I nodded, then said, “Whoever killed Pete signaled Larry to come over. Probably so he’d get caught and take the blame for your brother’s death. Do you think Anne knew everything she needed to know in order to do that?”

“I don’t know.”

“I don’t think she killed your brother.”

He looked disappointed again. Then his mother was at the front door calling his name. “Paulie. I need help with your father.”

He said one more thing to me. “Please stop asking questions. Please just go away.” And then he went inside.

Well, I wasn’t going to just go away. I was going to go talk to his ex-wife. She and I had a whole lot of things to talk about. She lied at Larry’s trial. A lot. If I could get her to recant her testimony that would be one thing in his corner.

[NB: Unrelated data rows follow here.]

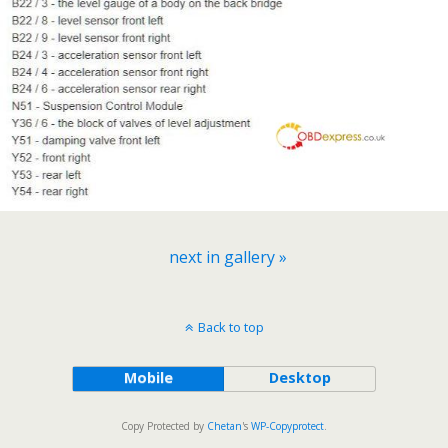
next in gallery »
Back to top
Mobile
Desktop
Copy Protected by
Chetan
's
WP-Copyprotect
.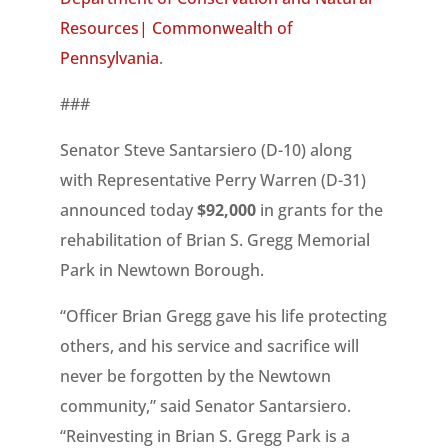
Resources| Commonwealth of
Pennsylvania
.
###
Senator Steve Santarsiero (D-10) along
with Representative Perry Warren (D-31)
announced today ­­­­­
$92,000
in grants for the
rehabilitation of Brian S. Gregg Memorial
Park in Newtown Borough.
“Officer Brian Gregg gave his life protecting
others, and his service and sacrifice will
never be forgotten by the Newtown
community,” said Senator Santarsiero.
“Reinvesting in Brian S. Gregg Park is a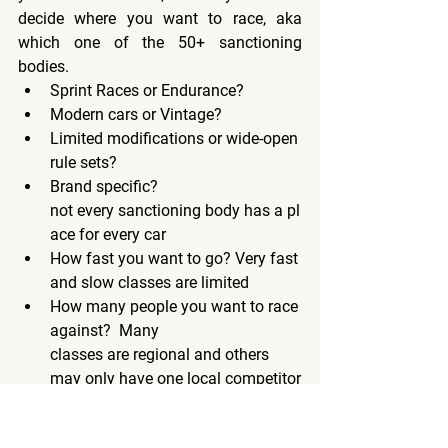
decide where you want to race, aka 
which one of the 50+ sanctioning 
bodies.
Sprint Races or Endurance?
Modern cars or Vintage?
Limited modifications or wide-open 
rule sets?
Brand specific? 
not every sanctioning body has a pl
ace for every car
How fast you want to go? Very fast 
and slow classes are limited
How many people you want to race 
against?  Many 
classes are regional and others 
may only have one local competitor
A future blog post will cover What 
Sanctioning Body/Class is Right for Me?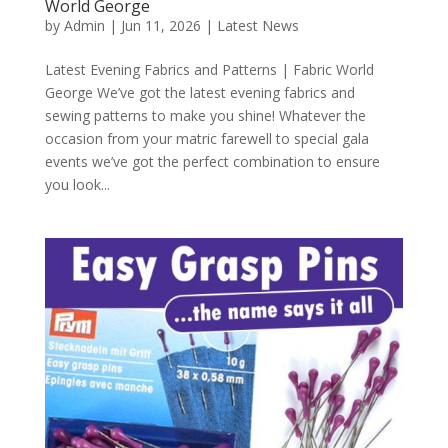
World George
by
Admin
|
Jun 11, 2026
|
Latest News
Latest Evening Fabrics and Patterns | Fabric World
George We’ve got the latest evening fabrics and
sewing patterns to make you shine! Whatever the
occasion from your matric farewell to special gala
events we’ve got the perfect combination to ensure
you look...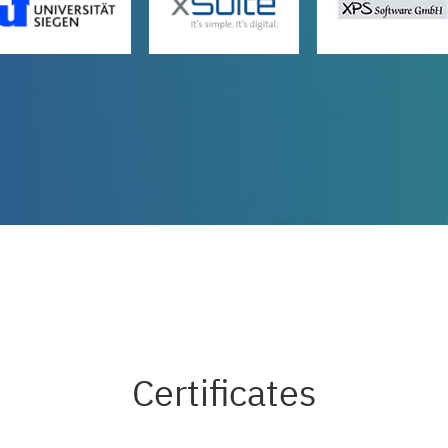
Certificates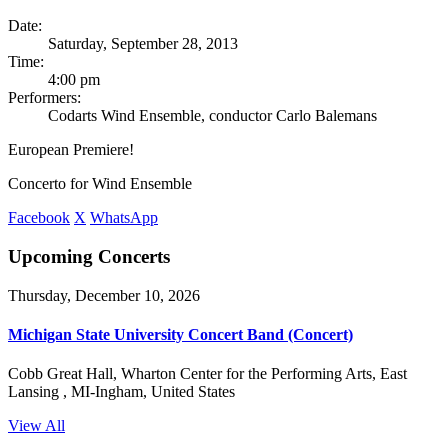
Date:
Saturday, September 28, 2013
Time:
4:00 pm
Performers:
Codarts Wind Ensemble, conductor Carlo Balemans
European Premiere!
Concerto for Wind Ensemble
Facebook
X
WhatsApp
Upcoming Concerts
Thursday, December 10, 2026
Michigan State University Concert Band (Concert)
Cobb Great Hall, Wharton Center for the Performing Arts, East
Lansing , MI-Ingham, United States
View All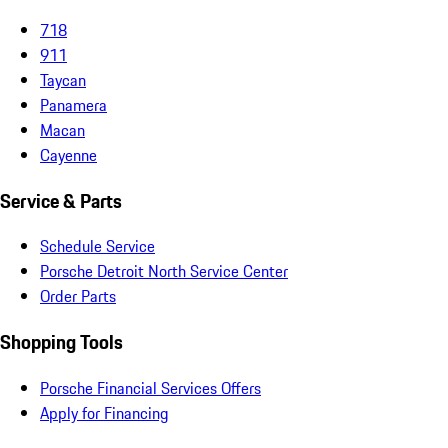
718
911
Taycan
Panamera
Macan
Cayenne
Service & Parts
Schedule Service
Porsche Detroit North Service Center
Order Parts
Shopping Tools
Porsche Financial Services Offers
Apply for Financing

Climbing back into the frog car, I drove directly to Anne Whittemore’s apartment in Bellflower. When I got to her front door it was open, so I knocked on the screen door. Inside, the TV was blaring. Music videos. It might have been Hootie and the Blowfish, but I’m not an expert. Not my kind of music. I knocked again and the teenage girl I’d first seen with Anne came into focus. She glared at me like I’d ruined her day.